0

I am having issues with how to handle data in an async fashion with Promises.

I have created a function that takes in a PDF stream and using pdf.js parses the document, pages and annotations to extract the values I need in an Array format.

The issue is that after I loop through the pages, and each annotation element, I am unable to update the outer scope variable.

The goal is to have dataArray populated with the records of each element of each page in the PDF document.

My codes is as below:

const pdfjs = require('pdfjs-dist');

function parsePdf(data) {
    let dataArray = [];
    pdfjs.getDocument(data)
      .then(pdf => {
        for (let i = 1; i <= pdf.numPages; i++) {
          pdf.getPage(i)
            .then(page => {
              page.getAnnotations()
                .then(items => {
                  items.forEach(element => {
                    let obj = {};
                    if (element.fieldName) {
                      obj.id = element.id;
                      obj.name = element.fieldName;
                      obj.value = element.fieldValue;
                      obj.isCheckbox = element.checkBox;
                      obj.isRadioButton = element.radioButton;
                      obj.isReadOnly = element.readOnly;
                      obj.type = element.fieldType;
                      dataArray.push(obj);
                    }
                  });
                // Return values See example 1 below
                console.log(dataArray);
              });
            });           
          }
     });
     // Returns Empty Array []
     console.log(dataArray);
     return dataArray;
}

I'd like to understand I I can get the values returned in the inner forEach scope to the outer variable in the function. I know it has to do with how Promises are handling the response but I just can't figure out how to chain the .then() code.

Example of what comes back in each console.log(dataArray)

[ { id: '59R', name: 'Name_es_:signer:signature', value: 'Jon Doe', isCheckbox: undefined, isRadioButton: undefined, isReadOnly: false, type: 'Tx' }, { id: '62R', name: 'Address', value: '1 Main Street', isCheckbox: undefined, isRadioButton: undefined, isReadOnly: false, type: 'Tx' } ]

Thank you for your help!

Zvika Badalov
  • 193
  • 2
  • 2
  • 11
  • pdfjs.getDocument(data) is asynchronous - you are returning the result synchronously - see https://stackoverflow.com/questions/23667086/why-is-my-variable-unaltered-after-i-modify-it-inside-of-a-function-asynchron – Jaromanda X Oct 04 '17 at 16:14
  • Return `dataArray` inside the `then` function, and return the Promise from `parsePdf` (`return pdfjs.getDocument(data).then(...)`) and finally use the Promise result from `parsePdf`: call it with `parsePdf(...).then(...)` – apsillers Oct 04 '17 at 16:18
  • @apsillers, maybe I don't follow, but just to confirm: `dataArray` is returned at which `then()` the annotation, page, or document? – Zvika Badalov Oct 04 '17 at 16:42
  • @tbadlov Ahh, I see -- the idiomatic Promise solution is harder than I suggest above because you have nested `then` calls.

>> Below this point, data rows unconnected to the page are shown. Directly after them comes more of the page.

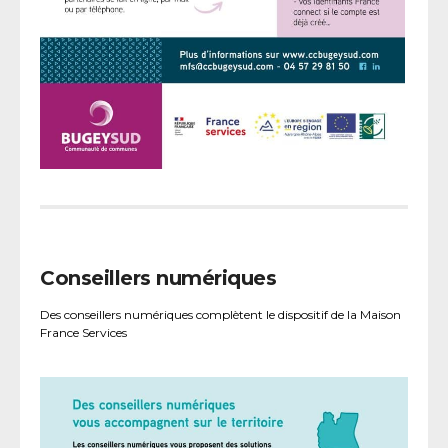
Conseillers numériques
Des conseillers numériques complètent le dispositif de la Maison
France Services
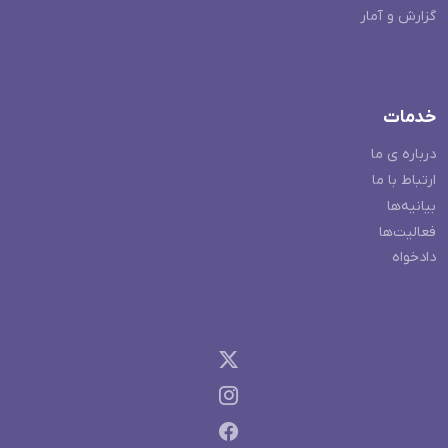
گزارش و آمار
خدمات
درباره ی ما
ارتباط با ما
بیانیه‌ها
فعالیت‌ها
دادخواه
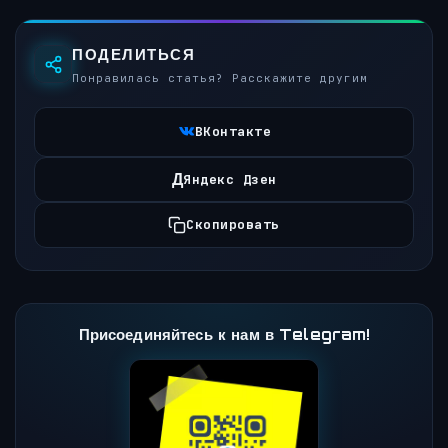
ПОДЕЛИТЬСЯ
Понравилась статья? Расскажите другим
ВКонтакте
Д
Яндекс Дзен
Скопировать
Присоединяйтесь к нам в Telegram!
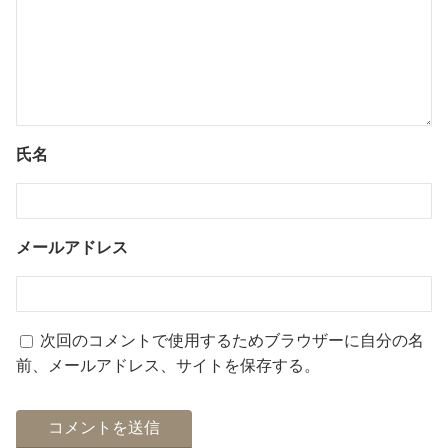
氏名
メールアドレス
次回のコメントで使用するためブラウザーに自分の名
前、メールアドレス、サイトを保存する。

You can still add a callback to `function parsePdf(data, callback) { ...`, and call `callback(dataArray)` when `dataArray` is visible, and call the modified function with `parsePdf(something, function(finalResult) { ... })` – apsillers Oct 04 '17 at 17:08
  • @apsillers, ok, at what point will dataArray will be ready though? – Zvika Badalov Oct 04 '17 at 17:52
  • @tbadlov Where you successfully `console.log` it, right? Just call the `callback` at that point. – apsillers Oct 04 '17 at 17:53
  • By the way, here's my attempt at a a more Promise-idiomatic solution using `Promise.all`: https://jsfiddle.net/65o2Lbcw/ I haven't tested it, though. Basically, get all your `getPage` promises in an array (which gets passed into `Promise.all`), and make sure you `return` your `getAnnotations` promises, so the `all` doesn't resolve until all the child `getAnnotations` promises resolve. Finally, tack a `then` onto the `all` call that return `dataArray`. – apsillers Oct 04 '17 at 18:05
  • @apsillers, thank you so much, that did it. Now I can investigate why it worked which is really what I am trying to achieve! – Zvika Badalov Oct 04 '17 at 18:29
  • Did the Promise-based solution (from the jsfiddle link) work, or did you use the callback solution that I posted in the comments? (Just curious if my untested Promise solution works or not, if you used it.) – apsillers Oct 04 '17 at 18:59
  • Your solution worked. Had to cleanup a bit, but yeah the promise collection did the trick. – Zvika Badalov Oct 04 '17 at 19:55

0 Answers0